What is needed ▸ Leaving out the pictures, output each record exactly as it stands.

Collected data

-- Opening Marker --

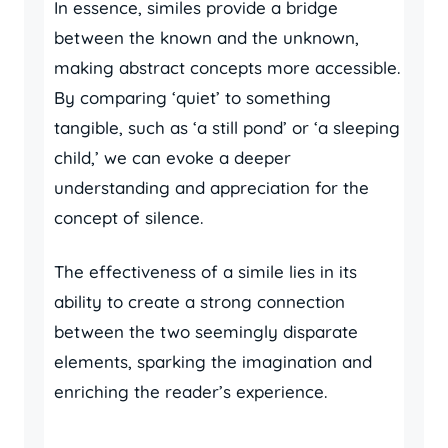
In essence, similes provide a bridge
between the known and the unknown,
making abstract concepts more accessible.
By comparing ‘quiet’ to something
tangible, such as ‘a still pond’ or ‘a sleeping
child,’ we can evoke a deeper
understanding and appreciation for the
concept of silence.
The effectiveness of a simile lies in its
ability to create a strong connection
between the two seemingly disparate
elements, sparking the imagination and
enriching the reader’s experience.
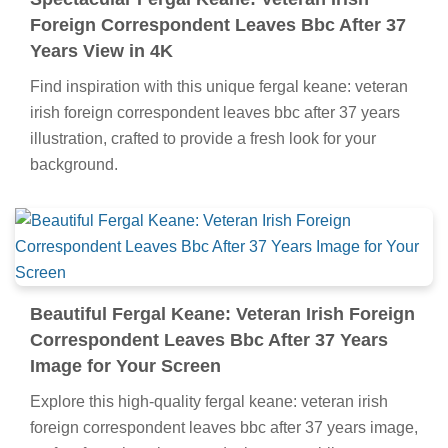
Foreign Correspondent Leaves Bbc After 37
Years View in 4K
Find inspiration with this unique fergal keane: veteran
irish foreign correspondent leaves bbc after 37 years
illustration, crafted to provide a fresh look for your
background.
Beautiful Fergal Keane: Veteran Irish Foreign
Correspondent Leaves Bbc After 37 Years
Image for Your Screen
Explore this high-quality fergal keane: veteran irish
foreign correspondent leaves bbc after 37 years image,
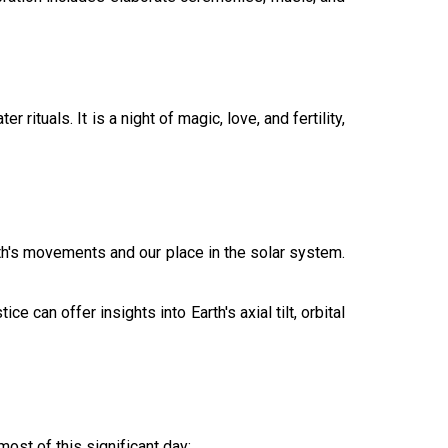
rituals. It is a night of magic, love, and fertility,
rth's movements and our place in the solar system.
 can offer insights into Earth's axial tilt, orbital
ost of this significant day:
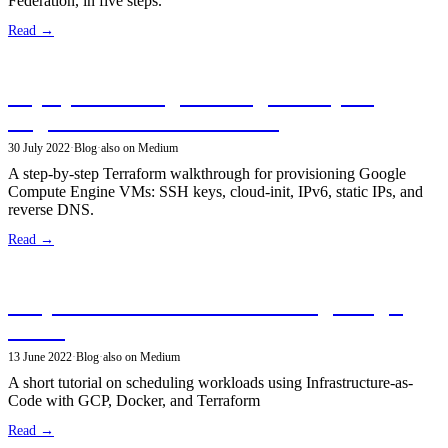
Federation, in five steps.
Read →
Deploy and configure Google Compute
Engine VMs with Terraform
30 July 2022
·
Blog
·
also on Medium
A step-by-step Terraform walkthrough for provisioning Google
Compute Engine VMs: SSH keys, cloud-init, IPv6, static IPs, and
reverse DNS.
Read →
Simple scheduled workloads using Google
Cloud
13 June 2022
·
Blog
·
also on Medium
A short tutorial on scheduling workloads using Infrastructure-as-
Code with GCP, Docker, and Terraform
Read →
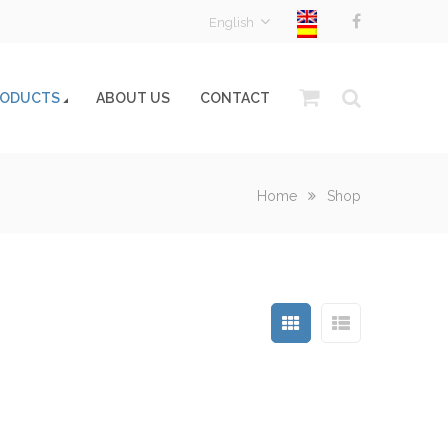
English
RODUCTS
ABOUT US
CONTACT
Home
Shop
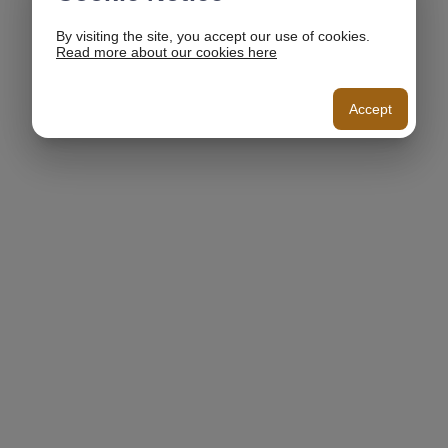
By visiting the site, you accept our use of cookies.
Read more about our cookies here
Accept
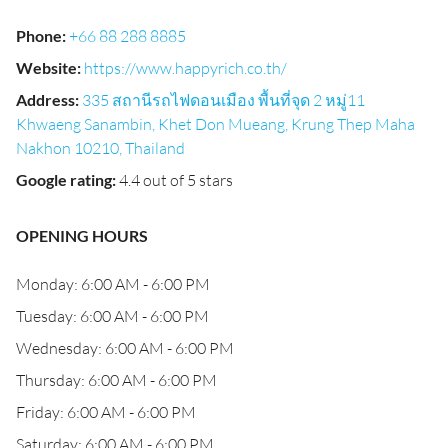
Phone
:
+66 88 288 8885
Website
:
https://www.happyrich.co.th/
Address
:
335 สถานีรถไฟดอนเมือง พื้นที่จุด 2 หมู่11
Khwaeng Sanambin, Khet Don Mueang, Krung Thep Maha
Nakhon 10210, Thailand
Google rating
:
4.4 out of 5 stars
OPENING HOURS
Monday: 6:00 AM - 6:00 PM
Tuesday: 6:00 AM - 6:00 PM
Wednesday: 6:00 AM - 6:00 PM
Thursday: 6:00 AM - 6:00 PM
Friday: 6:00 AM - 6:00 PM
Saturday: 6:00 AM - 6:00 PM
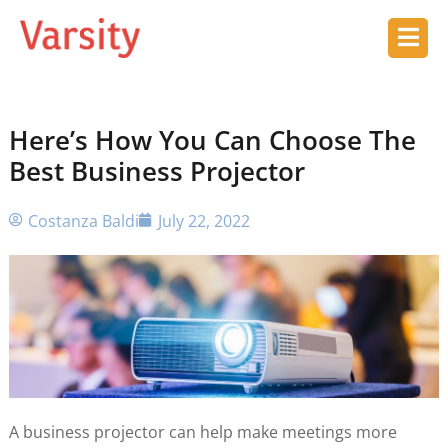
Here’s How You Can Choose The
Best Business Projector
Costanza Baldi
July 22, 2022
A business projector can help make meetings more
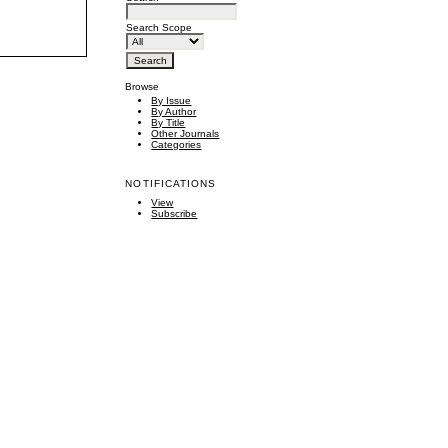
Search Scope
Browse
By Issue
By Author
By Title
Other Journals
Categories
NOTIFICATIONS
View
Subscribe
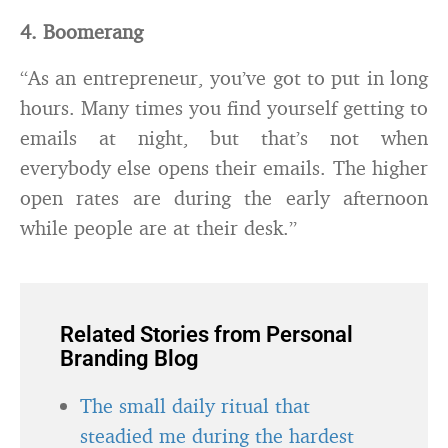
4. Boomerang
“As an entrepreneur, you’ve got to put in long
hours. Many times you find yourself getting to
emails at night, but that’s not when
everybody else opens their emails. The higher
open rates are during the early afternoon
while people are at their desk.”
Related Stories from Personal
Branding Blog
The small daily ritual that
steadied me during the hardest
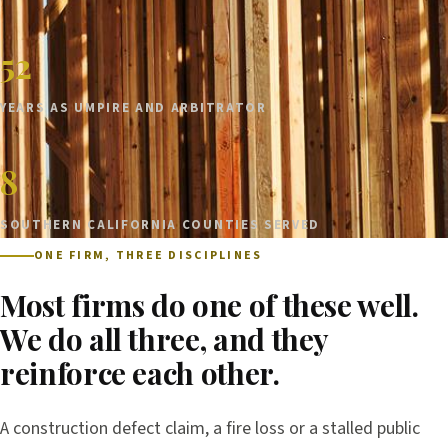
52
YEARS AS UMPIRE AND ARBITRATOR
8
SOUTHERN CALIFORNIA COUNTIES SERVED
ONE FIRM, THREE DISCIPLINES
Most firms do one of these well.
We do all three, and they
reinforce each other.
A construction defect claim, a fire loss or a stalled public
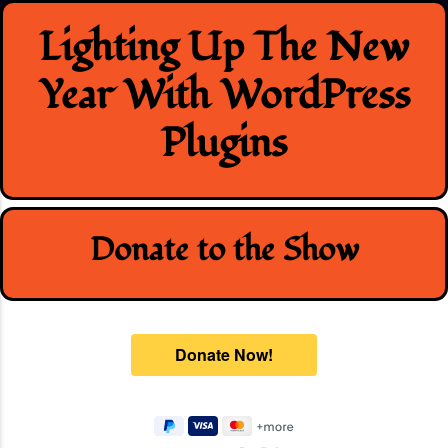
Skip
Lighting Up The New
to
content
Year With WordPress
Plugins
Donate to the Show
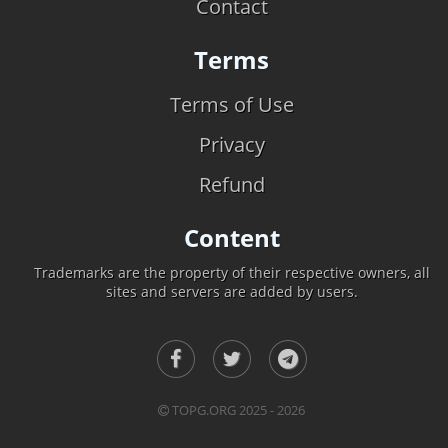
Contact
Terms
Terms of Use
Privacy
Refund
Content
Trademarks are the property of their respective owners, all
sites and servers are added by users.
TOPG.ORG 2025 - 2026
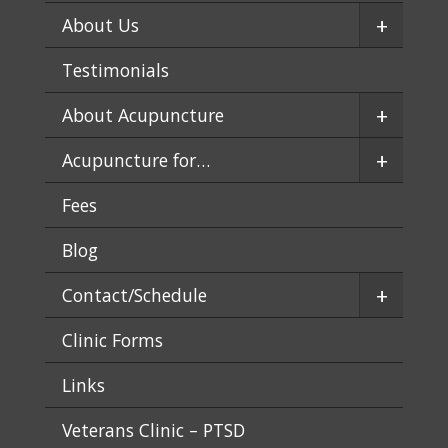
+
About Us
Testimonials
+
About Acupuncture
+
Acupuncture for…
Fees
Blog
+
Contact/Schedule
Clinic Forms
Links
Veterans Clinic – PTSD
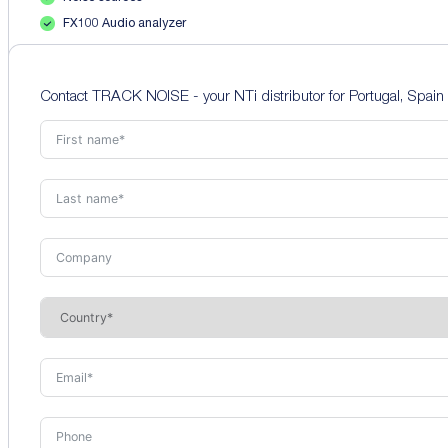
FX100 Audio analyzer
Contact TRACK NOISE - your NTi distributor for Portugal, Spain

-- Closing Marker --

Final answer ▸
In essence, similes provide a bridge
between the known and the unknown,
making abstract concepts more accessible.
By comparing ‘quiet’ to something
tangible, such as ‘a still pond’ or ‘a sleeping
child,’ we can evoke a deeper
understanding and appreciation for the
concept of silence.
The effectiveness of a simile lies in its
ability to create a strong connection
between the two seemingly disparate
elements, sparking the imagination and
enriching the reader’s experience.
Foreign Correspondent Leaves Bbc After 37
Years View in 4K
Find inspiration with this unique fergal keane: veteran
irish foreign correspondent leaves bbc after 37 years
illustration, crafted to provide a fresh look for your
background.
Beautiful Fergal Keane: Veteran Irish Foreign
Correspondent Leaves Bbc After 37 Years
Image for Your Screen
Explore this high-quality fergal keane: veteran irish
foreign correspondent leaves bbc after 37 years image,
rituals. It is a night of magic, love, and fertility,
rth's movements and our place in the solar system.
 can offer insights into Earth's axial tilt, orbital
ost of this significant day:
Federation, in five steps.
Read →
Deploy and configure Google Compute
Engine VMs with Terraform
30 July 2022
·
Blog
·
also on Medium
A step-by-step Terraform walkthrough for provisioning Google
Compute Engine VMs: SSH keys, cloud-init, IPv6, static IPs, and
reverse DNS.
Read →
Simple scheduled workloads using Google
Cloud
13 June 2022
·
Blog
·
also on Medium
A short tutorial on scheduling workloads using Infrastructure-as-
Code with GCP, Docker, and Terraform
Read →
English
RODUCTS
ABOUT US
CONTACT
Home
Shop
By visiting the site, you accept our use of cookies.
Read more about our cookies here
Accept
Phone
:
+66 88 288 8885
Website
:
https://www.happyrich.co.th/
Address
:
335 สถานีรถไฟดอนเมือง พื้นที่จุด 2 หมู่11
Khwaeng Sanambin, Khet Don Mueang, Krung Thep Maha
Nakhon 10210, Thailand
Google rating
:
4.4 out of 5 stars
OPENING HOURS
Monday: 6:00 AM - 6:00 PM
Tuesday: 6:00 AM - 6:00 PM
Wednesday: 6:00 AM - 6:00 PM
Thursday: 6:00 AM - 6:00 PM
Friday: 6:00 AM - 6:00 PM
Saturday: 6:00 AM - 6:00 PM
Here’s How You Can Choose The
Best Business Projector
Costanza Baldi
July 22, 2022
A business projector can help make meetings more
Search Scope
Browse
By Issue
By Author
By Title
Other Journals
Categories
NOTIFICATIONS
View
Subscribe
4. Boomerang
“As an entrepreneur, you’ve got to put in long
hours. Many times you find yourself getting to
emails at night, but that’s not when
everybody else opens their emails. The higher
open rates are during the early afternoon
while people are at their desk.”
Related Stories from Personal
Branding Blog
The small daily ritual that
steadied me during the hardest
52
YEARS AS UMPIRE AND ARBITRATOR
8
SOUTHERN CALIFORNIA COUNTIES SERVED
ONE FIRM, THREE DISCIPLINES
Most firms do one of these well.
We do all three, and they
reinforce each other.
A construction defect claim, a fire loss or a stalled public
Skip
Lighting Up The New
to
content
Year With WordPress
Plugins
Donate to the Show
Contact
Terms
Terms of Use
Privacy
Refund
Content
Trademarks are the property of their respective owners, all
sites and servers are added by users.
TOPG.ORG 2025 - 2026
+
About Us
Testimonials
+
About Acupuncture
+
Acupuncture for…
Fees
Blog
+
Contact/Schedule
Clinic Forms
Links
Veterans Clinic – PTSD
FX100 Audio analyzer
Contact TRACK NOISE - your NTi distributor for Portugal, Spain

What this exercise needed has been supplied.